We’ve seen weak, modest ‘whole jobs’ growth in the UK but tellingly, ‘the quarterly increase in total employment was mainly driven by part-time workers, which increased by 166,000 on the quarter to reach 7.93 million, the highest figure since comparable records began in 1992’. Charles Handy (The Empty Raincoat) and John Malone (The Future of Work) were right after all in that where in the past an organisation was like a castle, it will become more like a condominium: "an association of temporary residents gathered together for their mutual convenience". This may take a generation to play out and the transition will be painful but the net benefits to individuals and society in the long term are far greater than those provided by traditional modes of employment.
The support economy
A promising new approach to harnessing the value of knowledge workers is being pioneered by Odesk, Mob4Hire and many others, inspired by the ground breaking book, The Support Economy that has predicted the shift from ‘managerial capitalism to ‘collaborative capitalism’. These platforms enable individuals to form virtual companies that can provide services to any business anywhere in the world that in some categories can actually be cheaper than offshore labour because it can be provided on-demand. It can be switched on and off. With the right so called ‘deep support’, advice and guidance, knowledge workers in Britain can adapt and indeed thrive but need to realise that a ‘career’ has ceased to be a feasible way to organise working life.
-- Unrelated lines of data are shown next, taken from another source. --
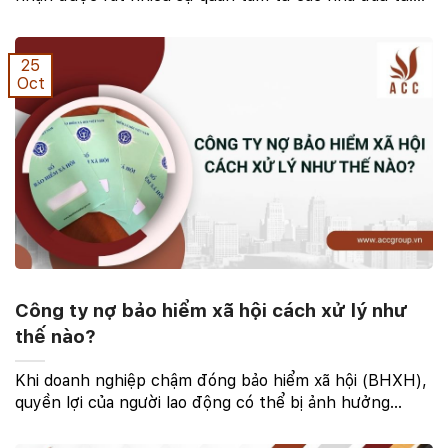
Việc quản lý và kiểm soát nợ công hiệu quả đóng vai
trò quan trọng, khi nợ công vượt quá ngưỡng an ...
25
Oct
Công ty nợ bảo hiểm xã hội cách xử lý như
thế nào?
Khi doanh nghiệp chậm đóng bảo hiểm xã hội (BHXH),
quyền lợi của người lao động có thể bị ảnh hưởng
nghiêm trọng. Do đó, việc nắm vững các phương pháp
bảo vệ quyền lợi cá nhân trong những trường hợp ...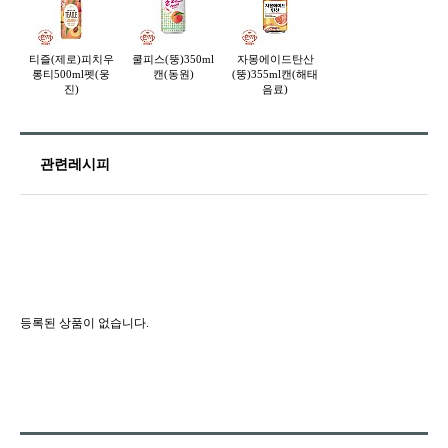
티즐(제로)피치우
쿨피스(뚱)350ml
자몽에이드탄산
롱티500ml펫(웅
캔(동원)
(뚱)355ml캔(해태
진)
음료)
관련레시피
등록된 상품이 없습니다.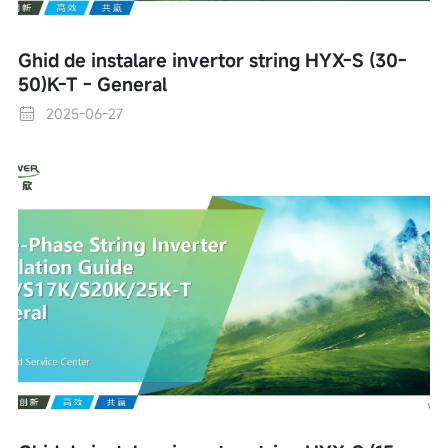
Ghid de instalare invertor string HYX-S (30-
50)K-T - General
2025-06-27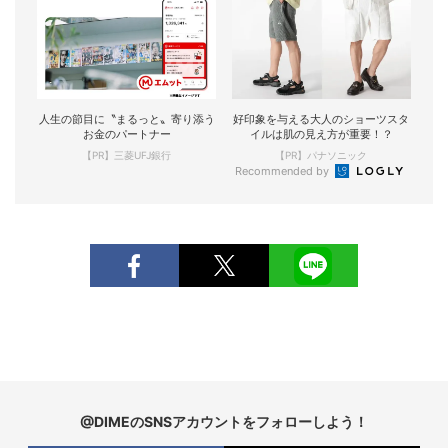
人生の節目に〝まるっと〟寄り添う
好印象を与える大人のショーツスタ
お金のパートナー
イルは肌の見え方が重要！？
【PR】三菱UFJ銀行
【PR】パナソニック
Recommended by
@DIMEのSNSアカウントをフォローしよう！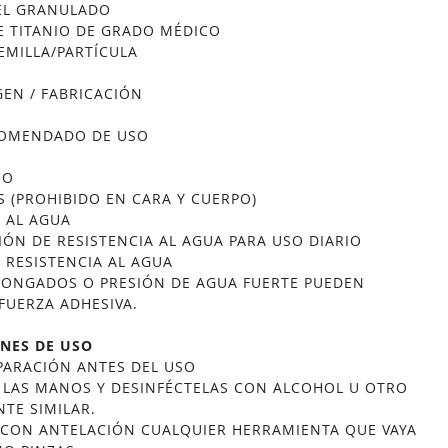
EL GRANULADO
E TITANIO DE GRADO MÉDICO
EMILLA/PARTÍCULA
GEN / FABRICACIÓN
COMENDADO DE USO
SO
S (PROHIBIDO EN CARA Y CUERPO)
A AL AGUA
IÓN DE RESISTENCIA AL AGUA PARA USO DIARIO
 RESISTENCIA AL AGUA
ONGADOS O PRESIÓN DE AGUA FUERTE PUEDEN
FUERZA ADHESIVA.
NES DE USO
EPARACIÓN ANTES DEL USO
N LAS MANOS Y DESINFÉCTELAS CON ALCOHOL U OTRO
NTE SIMILAR.
 CON ANTELACIÓN CUALQUIER HERRAMIENTA QUE VAYA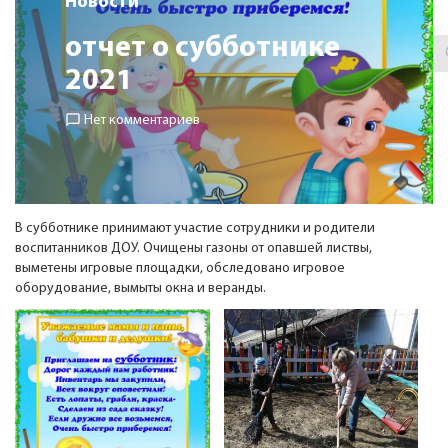
Новости
Контакты
отчет о субботнике
2021
chat_bubble_outline
Нет комментариев
В субботнике принимают участие сотрудники и родители
воспитанников ДОУ. Очищены газоны от опавшей листвы,
выметены игровые площадки, обследовано игровое
оборудование, вымыты окна и веранды.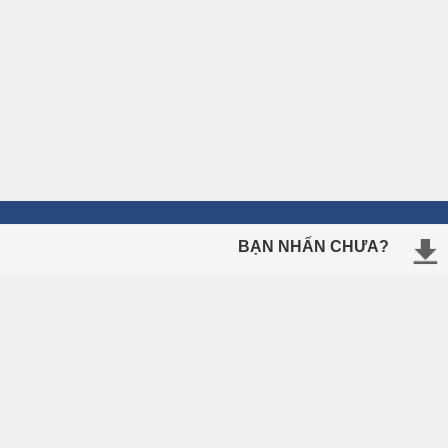
BẠN NHẤN CHƯA?
ÔN THI TRỰC TUYẾN
Ngữ Pháp Tiếng Anh
Tiếng Anh Lớp 10
Tiếng Anh Lớp 11
Tiếng Anh Lớp 12
Thi Thử Tốt Nghiệp THPT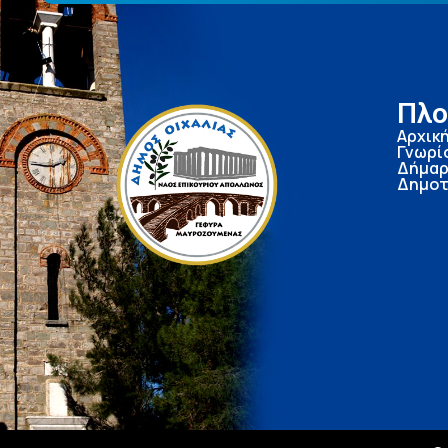
Πλο
Αρχικ
Γνωρί
Δήμαρ
Δημοτ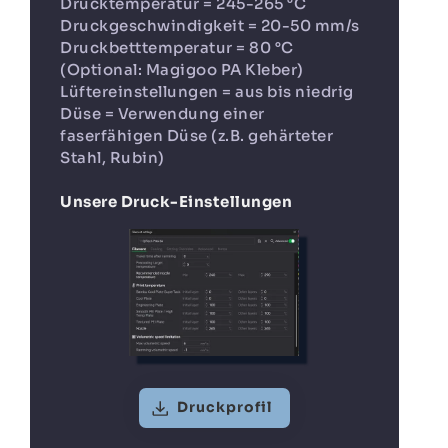
Drucktemperatur = 245-265 °C
Druckgeschwindigkeit = 20-50 mm/s
Druckbetttemperatur = 80 °C
(Optional: Magigoo PA Kleber)
Lüftereinstellungen = aus bis niedrig
Düse = Verwendung einer
faserfähigen Düse (z.B. gehärteter
Stahl, Rubin)
Unsere Druck-Einstellungen
Druckprofil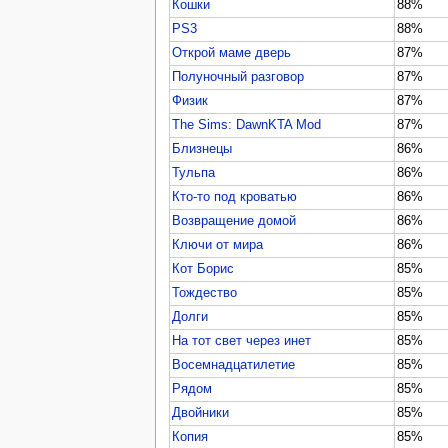
Кошки
88%
PS3
88%
Открой маме дверь
87%
Полуночный разговор
87%
Физик
87%
The Sims: DawnKTA Mod
87%
Близнецы
86%
Тульпа
86%
Кто-то под кроватью
86%
Возвращение домой
86%
Ключи от мира
86%
Кот Борис
85%
Тождество
85%
Долги
85%
На тот свет через инет
85%
Восемнадцатилетие
85%
Рядом
85%
Двойники
85%
Копия
85%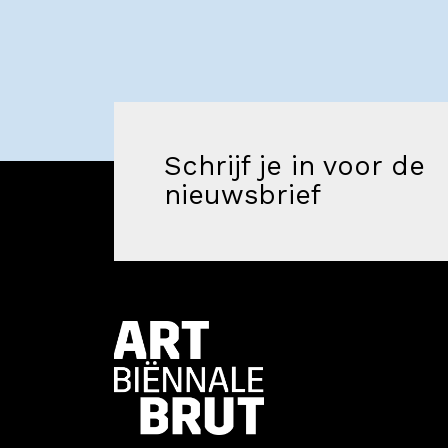
Schrijf je in voor de
nieuwsbrief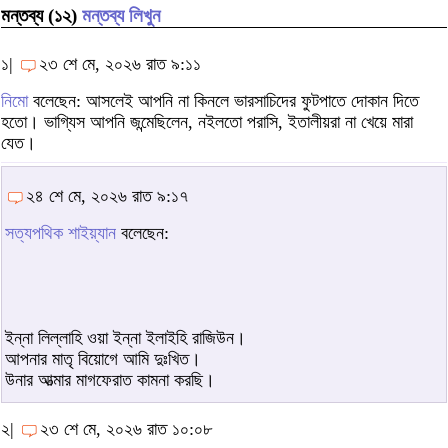
মন্তব্য (১২)
মন্তব্য লিখুন
১|
২৩ শে মে, ২০২৬ রাত ৯:১১
নিমো
বলেছেন: আসলেই আপনি না কিনলে ভারসাচিদের ফুটপাতে দোকান দিতে
হতো। ভাগ্যিস আপনি জন্মেছিলেন, নইলতো পরাসি, ইতালীয়রা না খেয়ে মারা
যেত।
২৪ শে মে, ২০২৬ রাত ৯:১৭
সত্যপথিক শাইয়্যান
বলেছেন:
ইন্না লিল্লাহি ওয়া ইন্না ইলাইহি রাজিউন।
আপনার মাতৃ বিয়োগে আমি দুঃখিত।
উনার আত্মার মাগফেরাত কামনা করছি।
২|
২৩ শে মে, ২০২৬ রাত ১০:০৮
To adapt to new ways of working, knowledge workers need to prepare for, and seek out multiple sources of income. More than this, they need to realise they’ll get better support from each other than from the institutions that are supposed to serve them. They need to learn how to create value by collaborating to bring products and services to market that compete head-on with big brands. They need to view work as an instrument of self-development and personal autonomy and entrepreneurship not as a status symbol, but as an attitude. An attitude everyone’s going to need.